Dengan kondisi tersebut, pihak tergugat menyatakan menolak melanjutkan proses mediasi dan siap menghadapi gugatan ke pokok perkara.

Sementara itu, kuasa hukum penggugat, Jefry, tetap bersikukuh bahwa gugatan ini merupakan hak hukum perdata yang sah. Ia menegaskan bahwa status pidana kliennya tidak serta merta menghapus hak untuk mengajukan gugatan perdata.

“Dalam hukum dikenal asas nullum delictum nulla poena sine praevia lege poenali — tidak ada perbuatan yang dapat dihukum tanpa aturan hukum yang mendahului. Gugatan ini menyangkut hak privat yang harus diuji secara objektif di pengadilan,” ujar Jefry.

Majelis hakim kemudian menjadwalkan sidang lanjutan dengan agenda jawaban gugatan pada 4 September 2025 melalui sistem e-court. Tim hukum tergugat menyatakan siap mengawal proses hukum hingga tuntas.

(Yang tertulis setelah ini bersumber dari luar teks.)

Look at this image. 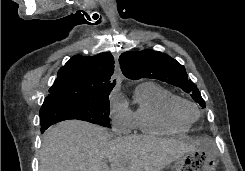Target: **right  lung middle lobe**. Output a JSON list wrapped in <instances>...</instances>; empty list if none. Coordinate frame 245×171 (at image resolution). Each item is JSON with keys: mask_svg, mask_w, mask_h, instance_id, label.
<instances>
[{"mask_svg": "<svg viewBox=\"0 0 245 171\" xmlns=\"http://www.w3.org/2000/svg\"><path fill=\"white\" fill-rule=\"evenodd\" d=\"M78 119L110 128L109 95L92 99H63L43 103L40 109V124Z\"/></svg>", "mask_w": 245, "mask_h": 171, "instance_id": "right-lung-middle-lobe-1", "label": "right lung middle lobe"}]
</instances>
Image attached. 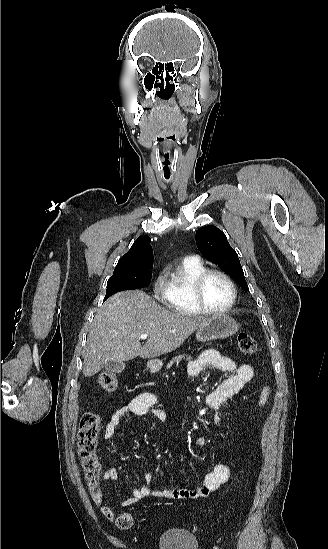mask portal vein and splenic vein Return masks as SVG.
Returning <instances> with one entry per match:
<instances>
[{"mask_svg": "<svg viewBox=\"0 0 328 549\" xmlns=\"http://www.w3.org/2000/svg\"><path fill=\"white\" fill-rule=\"evenodd\" d=\"M139 339H148V335H140Z\"/></svg>", "mask_w": 328, "mask_h": 549, "instance_id": "obj_1", "label": "portal vein and splenic vein"}]
</instances>
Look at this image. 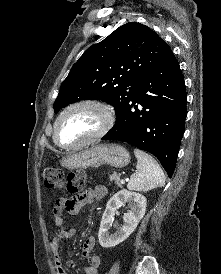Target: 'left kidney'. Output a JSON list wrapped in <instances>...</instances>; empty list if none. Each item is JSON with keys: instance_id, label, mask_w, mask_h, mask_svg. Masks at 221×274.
Instances as JSON below:
<instances>
[{"instance_id": "5707ae66", "label": "left kidney", "mask_w": 221, "mask_h": 274, "mask_svg": "<svg viewBox=\"0 0 221 274\" xmlns=\"http://www.w3.org/2000/svg\"><path fill=\"white\" fill-rule=\"evenodd\" d=\"M127 202L130 204L131 210L124 214V224L114 234L110 235L109 229L114 221V213ZM146 205V198L139 193L123 189L113 195L108 201L102 216L98 233L100 245L103 248H110L126 240L145 215Z\"/></svg>"}]
</instances>
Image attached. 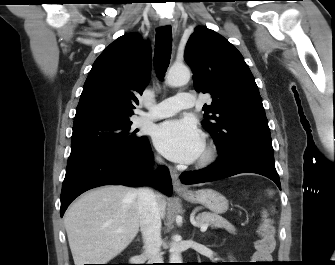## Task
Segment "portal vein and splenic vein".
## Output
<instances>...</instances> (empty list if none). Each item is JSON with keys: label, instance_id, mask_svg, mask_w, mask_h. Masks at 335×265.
I'll use <instances>...</instances> for the list:
<instances>
[{"label": "portal vein and splenic vein", "instance_id": "1", "mask_svg": "<svg viewBox=\"0 0 335 265\" xmlns=\"http://www.w3.org/2000/svg\"><path fill=\"white\" fill-rule=\"evenodd\" d=\"M207 228H208V224H207V223H204V224L200 225V230H201L202 232L206 231Z\"/></svg>", "mask_w": 335, "mask_h": 265}]
</instances>
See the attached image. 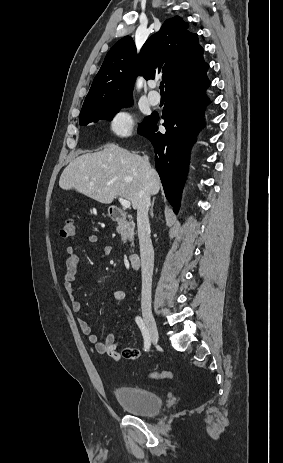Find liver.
Masks as SVG:
<instances>
[{
	"instance_id": "obj_1",
	"label": "liver",
	"mask_w": 283,
	"mask_h": 463,
	"mask_svg": "<svg viewBox=\"0 0 283 463\" xmlns=\"http://www.w3.org/2000/svg\"><path fill=\"white\" fill-rule=\"evenodd\" d=\"M59 186L103 204H110L120 196L137 209L141 190L148 188L151 195H156L161 181L143 157L111 143L102 151L83 154L71 161L60 176Z\"/></svg>"
}]
</instances>
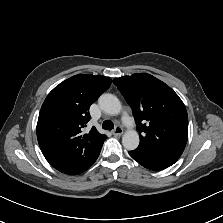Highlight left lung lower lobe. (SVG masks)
I'll list each match as a JSON object with an SVG mask.
<instances>
[{
	"label": "left lung lower lobe",
	"mask_w": 223,
	"mask_h": 223,
	"mask_svg": "<svg viewBox=\"0 0 223 223\" xmlns=\"http://www.w3.org/2000/svg\"><path fill=\"white\" fill-rule=\"evenodd\" d=\"M129 154L139 164H141L145 168H148L151 170L165 169L175 163V162L169 161V160H163V159L149 157V156H146L143 154L136 153L135 151H130Z\"/></svg>",
	"instance_id": "left-lung-lower-lobe-1"
}]
</instances>
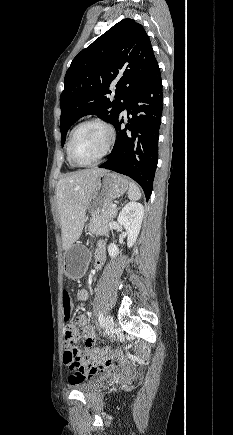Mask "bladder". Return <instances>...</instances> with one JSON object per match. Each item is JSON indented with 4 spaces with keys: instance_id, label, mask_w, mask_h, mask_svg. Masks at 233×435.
<instances>
[{
    "instance_id": "bladder-1",
    "label": "bladder",
    "mask_w": 233,
    "mask_h": 435,
    "mask_svg": "<svg viewBox=\"0 0 233 435\" xmlns=\"http://www.w3.org/2000/svg\"><path fill=\"white\" fill-rule=\"evenodd\" d=\"M106 376H101V375H95V376H93V381L92 382H90V383H86V384H82V385H79V384H71V385H77V389L78 390H80V391H82V392H88V391H91V390H95V389H98L100 386H101V384H102V382L104 381V380H106Z\"/></svg>"
}]
</instances>
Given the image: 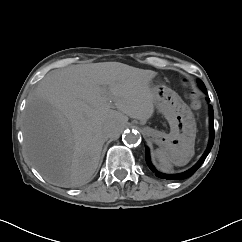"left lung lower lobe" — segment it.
<instances>
[{"label":"left lung lower lobe","instance_id":"0a47b994","mask_svg":"<svg viewBox=\"0 0 242 242\" xmlns=\"http://www.w3.org/2000/svg\"><path fill=\"white\" fill-rule=\"evenodd\" d=\"M207 101L209 102L210 100L207 99ZM210 109V113H209V122H210V138H209V143H208V147L206 149V151L204 152V154L202 155V157L200 158V160L189 170L183 172V173H179V174H162L161 172H159L158 170H156V168L152 165L151 160H150V155H149V149L146 147V163L149 166V168L151 169L152 172L155 173V175L158 178H165L167 180H183L185 178L190 177L204 162V160L206 159L207 155L209 154L213 143H214V112H213V107L210 105L209 106Z\"/></svg>","mask_w":242,"mask_h":242}]
</instances>
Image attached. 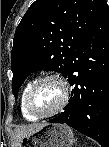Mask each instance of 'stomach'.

“Kami berharap keadilan berpihak pada anak korban dan keluarganya. Jangan sampai proses hukum justru menjadi alat untuk membalikkan posisi korban,” tambah Nurul Ali.

• Pasal 81 UU No. 35 Tahun 2014 menyebutkan bahwa setiap orang yang melakukan kekerasan seksual terhadap anak dapat dikenai pidana penjara maksimal 15 tahun dan denda hingga Rp5 miliar.
• Perma No. 1 Tahun 2016 mewajibkan kehadiran para pihak dalam mediasi sebagai bagian dari proses penyelesaian sengketa perdata.
• Pasal 3 dan Pasal 4 KUHPerdata menjamin hak setiap warga negara untuk mengajukan gugatan perdata, namun harus dilakukan dengan itikad baik dan tidak bertentangan dengan hukum pidana yang sedang berjalan.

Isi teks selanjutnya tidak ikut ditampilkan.